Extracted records
_ _ _ _ _ _ _
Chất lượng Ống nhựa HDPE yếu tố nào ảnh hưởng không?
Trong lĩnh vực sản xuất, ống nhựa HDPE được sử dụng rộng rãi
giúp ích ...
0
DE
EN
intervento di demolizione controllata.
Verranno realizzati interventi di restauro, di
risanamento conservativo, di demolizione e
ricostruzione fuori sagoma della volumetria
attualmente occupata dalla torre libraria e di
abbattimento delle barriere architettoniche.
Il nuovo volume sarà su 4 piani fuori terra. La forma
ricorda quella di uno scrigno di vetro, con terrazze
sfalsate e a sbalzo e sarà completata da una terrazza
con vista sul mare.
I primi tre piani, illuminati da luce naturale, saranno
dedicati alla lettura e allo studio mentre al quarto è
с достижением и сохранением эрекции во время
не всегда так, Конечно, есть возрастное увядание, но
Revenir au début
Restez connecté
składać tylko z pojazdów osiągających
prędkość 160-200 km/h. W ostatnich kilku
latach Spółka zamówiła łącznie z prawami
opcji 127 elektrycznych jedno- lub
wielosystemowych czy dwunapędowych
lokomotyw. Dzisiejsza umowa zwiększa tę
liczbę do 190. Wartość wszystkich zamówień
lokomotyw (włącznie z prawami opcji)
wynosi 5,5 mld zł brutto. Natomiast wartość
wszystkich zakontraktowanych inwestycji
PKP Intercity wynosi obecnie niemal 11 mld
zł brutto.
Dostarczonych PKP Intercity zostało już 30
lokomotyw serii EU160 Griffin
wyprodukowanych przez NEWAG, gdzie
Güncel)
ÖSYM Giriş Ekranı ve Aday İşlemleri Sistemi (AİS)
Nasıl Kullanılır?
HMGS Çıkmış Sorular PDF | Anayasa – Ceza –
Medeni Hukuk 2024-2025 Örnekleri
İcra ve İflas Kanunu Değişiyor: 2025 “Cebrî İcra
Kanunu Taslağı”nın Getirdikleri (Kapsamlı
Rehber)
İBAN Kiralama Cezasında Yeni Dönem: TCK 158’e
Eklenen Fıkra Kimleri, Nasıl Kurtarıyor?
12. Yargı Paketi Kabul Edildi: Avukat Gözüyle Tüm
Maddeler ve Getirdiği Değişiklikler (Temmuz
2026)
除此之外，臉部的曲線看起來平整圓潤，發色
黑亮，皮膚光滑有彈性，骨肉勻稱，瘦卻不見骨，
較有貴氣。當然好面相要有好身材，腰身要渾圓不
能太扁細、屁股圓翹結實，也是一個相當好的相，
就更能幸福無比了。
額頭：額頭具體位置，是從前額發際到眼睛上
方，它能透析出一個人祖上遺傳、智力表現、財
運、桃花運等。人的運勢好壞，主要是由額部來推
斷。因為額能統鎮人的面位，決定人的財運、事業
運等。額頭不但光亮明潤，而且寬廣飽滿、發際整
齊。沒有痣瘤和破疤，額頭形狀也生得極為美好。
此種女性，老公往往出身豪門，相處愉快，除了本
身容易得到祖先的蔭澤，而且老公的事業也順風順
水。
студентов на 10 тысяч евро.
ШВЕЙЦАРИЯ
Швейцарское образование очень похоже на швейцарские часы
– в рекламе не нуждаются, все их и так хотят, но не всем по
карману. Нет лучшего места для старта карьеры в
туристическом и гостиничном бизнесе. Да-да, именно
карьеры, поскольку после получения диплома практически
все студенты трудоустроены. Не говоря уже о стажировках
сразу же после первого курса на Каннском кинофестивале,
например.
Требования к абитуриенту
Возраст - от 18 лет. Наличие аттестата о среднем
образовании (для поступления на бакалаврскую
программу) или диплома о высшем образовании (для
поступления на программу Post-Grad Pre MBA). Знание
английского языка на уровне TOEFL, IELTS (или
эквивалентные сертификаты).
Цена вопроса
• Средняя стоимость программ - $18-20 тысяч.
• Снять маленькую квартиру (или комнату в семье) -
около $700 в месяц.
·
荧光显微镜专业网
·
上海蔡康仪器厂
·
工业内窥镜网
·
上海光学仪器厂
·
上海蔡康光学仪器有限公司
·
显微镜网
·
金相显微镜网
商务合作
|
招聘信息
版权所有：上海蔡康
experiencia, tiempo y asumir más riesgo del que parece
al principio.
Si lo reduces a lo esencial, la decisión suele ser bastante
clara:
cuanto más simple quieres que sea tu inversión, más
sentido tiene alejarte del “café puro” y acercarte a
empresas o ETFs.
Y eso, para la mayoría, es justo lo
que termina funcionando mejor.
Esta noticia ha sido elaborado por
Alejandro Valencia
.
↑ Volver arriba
_ _ _ _ _ _ _
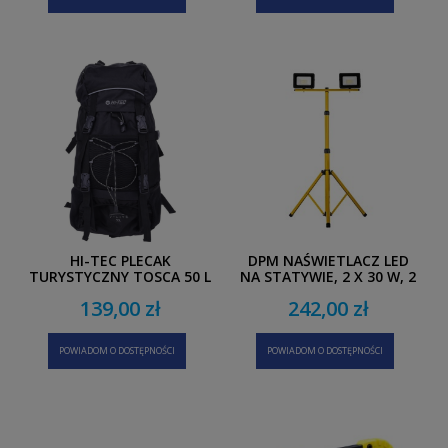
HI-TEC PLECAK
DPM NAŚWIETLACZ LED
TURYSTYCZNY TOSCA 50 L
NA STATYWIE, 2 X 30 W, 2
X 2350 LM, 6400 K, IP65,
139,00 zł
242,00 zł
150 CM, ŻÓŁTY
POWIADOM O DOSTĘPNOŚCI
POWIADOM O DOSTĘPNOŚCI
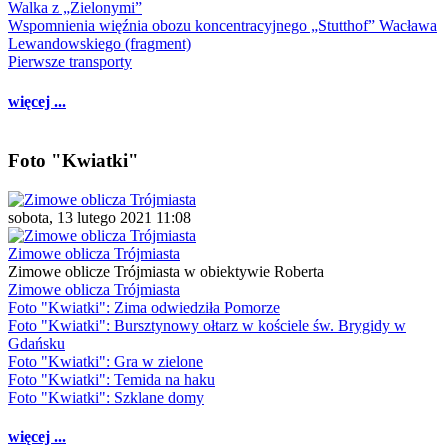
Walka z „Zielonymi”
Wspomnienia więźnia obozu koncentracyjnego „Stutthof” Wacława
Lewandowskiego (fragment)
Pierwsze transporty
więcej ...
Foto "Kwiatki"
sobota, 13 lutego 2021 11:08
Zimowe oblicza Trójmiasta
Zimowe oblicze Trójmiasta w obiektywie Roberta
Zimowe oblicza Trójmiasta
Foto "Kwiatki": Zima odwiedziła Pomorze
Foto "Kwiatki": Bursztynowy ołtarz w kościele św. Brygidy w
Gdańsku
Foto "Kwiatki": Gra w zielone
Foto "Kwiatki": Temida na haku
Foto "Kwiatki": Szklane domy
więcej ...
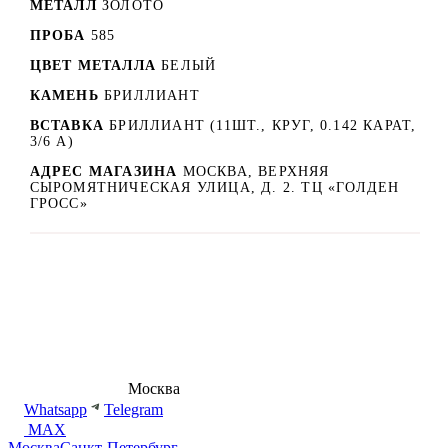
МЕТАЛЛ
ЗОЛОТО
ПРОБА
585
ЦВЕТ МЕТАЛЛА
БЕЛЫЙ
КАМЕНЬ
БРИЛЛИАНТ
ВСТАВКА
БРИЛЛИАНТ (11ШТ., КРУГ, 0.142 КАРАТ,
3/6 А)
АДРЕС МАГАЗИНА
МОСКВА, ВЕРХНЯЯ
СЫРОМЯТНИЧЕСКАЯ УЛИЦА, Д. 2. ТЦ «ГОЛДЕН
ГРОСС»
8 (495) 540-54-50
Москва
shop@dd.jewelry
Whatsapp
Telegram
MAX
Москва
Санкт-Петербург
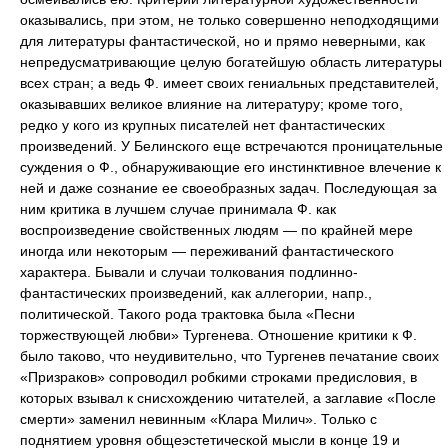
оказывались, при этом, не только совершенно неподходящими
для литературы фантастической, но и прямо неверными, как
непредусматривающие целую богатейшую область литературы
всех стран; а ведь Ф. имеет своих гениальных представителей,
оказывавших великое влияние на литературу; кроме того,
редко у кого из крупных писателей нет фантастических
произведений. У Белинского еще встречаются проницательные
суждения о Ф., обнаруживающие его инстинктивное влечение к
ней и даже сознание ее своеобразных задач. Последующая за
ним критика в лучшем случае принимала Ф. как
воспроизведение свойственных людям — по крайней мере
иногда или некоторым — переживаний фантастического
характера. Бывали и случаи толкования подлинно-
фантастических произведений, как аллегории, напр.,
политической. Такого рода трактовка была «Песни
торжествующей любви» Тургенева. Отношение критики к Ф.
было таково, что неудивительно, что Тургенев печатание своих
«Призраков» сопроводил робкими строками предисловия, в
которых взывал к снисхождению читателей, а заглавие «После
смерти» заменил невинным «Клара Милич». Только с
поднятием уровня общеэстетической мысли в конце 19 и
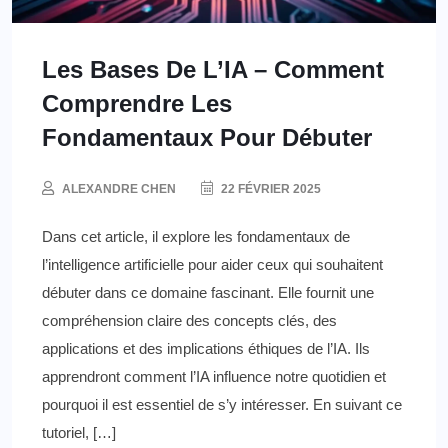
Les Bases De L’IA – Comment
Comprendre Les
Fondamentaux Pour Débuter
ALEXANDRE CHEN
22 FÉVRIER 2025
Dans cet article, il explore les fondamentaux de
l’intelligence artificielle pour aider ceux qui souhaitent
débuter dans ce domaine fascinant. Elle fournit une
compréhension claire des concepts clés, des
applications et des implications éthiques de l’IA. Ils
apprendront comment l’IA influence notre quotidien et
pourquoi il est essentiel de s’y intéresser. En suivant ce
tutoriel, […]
_ _ _ _ _ _ _
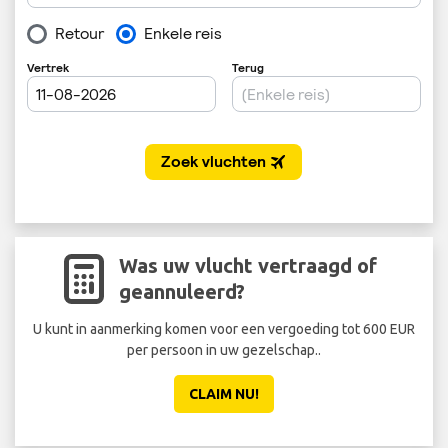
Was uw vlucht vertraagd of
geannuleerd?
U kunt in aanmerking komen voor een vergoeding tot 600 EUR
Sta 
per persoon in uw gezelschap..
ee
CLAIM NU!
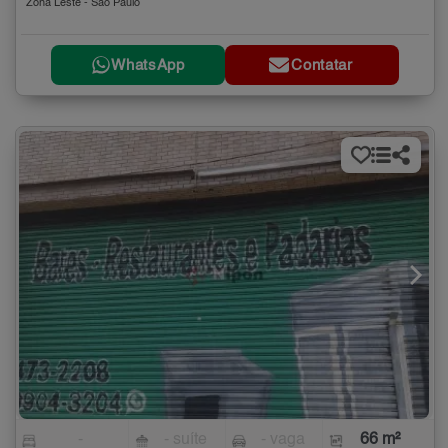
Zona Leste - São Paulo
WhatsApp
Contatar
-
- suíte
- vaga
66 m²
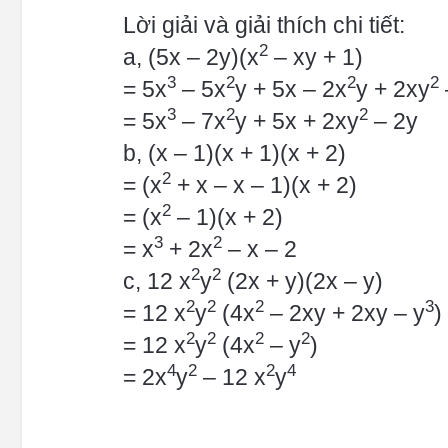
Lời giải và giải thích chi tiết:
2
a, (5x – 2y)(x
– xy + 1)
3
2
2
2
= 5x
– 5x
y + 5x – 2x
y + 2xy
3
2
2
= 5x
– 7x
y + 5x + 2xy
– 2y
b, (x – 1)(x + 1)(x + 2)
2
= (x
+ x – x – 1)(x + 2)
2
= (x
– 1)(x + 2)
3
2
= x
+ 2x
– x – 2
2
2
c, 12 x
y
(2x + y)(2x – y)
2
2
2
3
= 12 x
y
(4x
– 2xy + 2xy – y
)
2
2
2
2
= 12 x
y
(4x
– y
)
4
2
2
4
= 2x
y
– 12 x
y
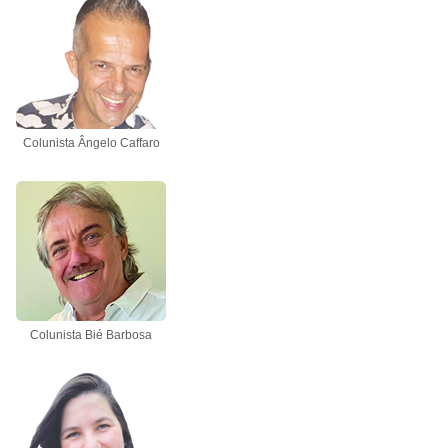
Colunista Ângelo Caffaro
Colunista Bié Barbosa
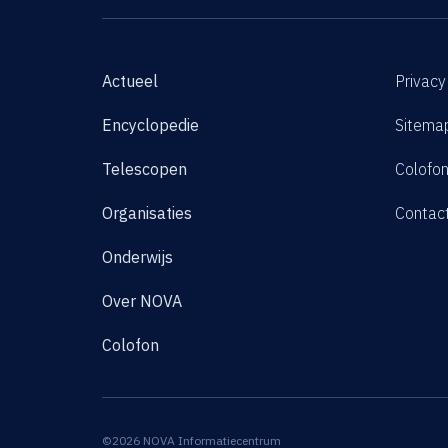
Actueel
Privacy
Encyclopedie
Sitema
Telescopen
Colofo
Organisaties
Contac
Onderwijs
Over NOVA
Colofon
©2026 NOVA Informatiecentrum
_ _ _ _ _ _ _
The lines above from the line with "Lewandowskiego (fragment)" through the line with "редко у кого" are to be given again word for word, with no pictures among them.

Lewandowskiego (fragment)
Pierwsze transporty
więcej ...
Foto "Kwiatki"
sobota, 13 lutego 2021 11:08
Zimowe oblicza Trójmiasta
Zimowe oblicze Trójmiasta w obiektywie Roberta
Zimowe oblicza Trójmiasta
Foto "Kwiatki": Zima odwiedziła Pomorze
Foto "Kwiatki": Bursztynowy ołtarz w kościele św. Brygidy w
Gdańsku
Foto "Kwiatki": Gra w zielone
Foto "Kwiatki": Temida na haku
Foto "Kwiatki": Szklane domy
więcej ...
МЕТАЛЛ
ЗОЛОТО
ПРОБА
585
ЦВЕТ МЕТАЛЛА
БЕЛЫЙ
КАМЕНЬ
БРИЛЛИАНТ
ВСТАВКА
БРИЛЛИАНТ (11ШТ., КРУГ, 0.142 КАРАТ,
3/6 А)
АДРЕС МАГАЗИНА
МОСКВА, ВЕРХНЯЯ
СЫРОМЯТНИЧЕСКАЯ УЛИЦА, Д. 2. ТЦ «ГОЛДЕН
ГРОСС»
8 (495) 540-54-50
Москва
shop@dd.jewelry
Whatsapp
Telegram
MAX
Москва
Санкт-Петербург
оказывались, при этом, не только совершенно неподходящими
для литературы фантастической, но и прямо неверными, как
непредусматривающие целую богатейшую область литературы
всех стран; а ведь Ф. имеет своих гениальных представителей,
оказывавших великое влияние на литературу; кроме того,
редко у кого из крупных писателей нет фантастических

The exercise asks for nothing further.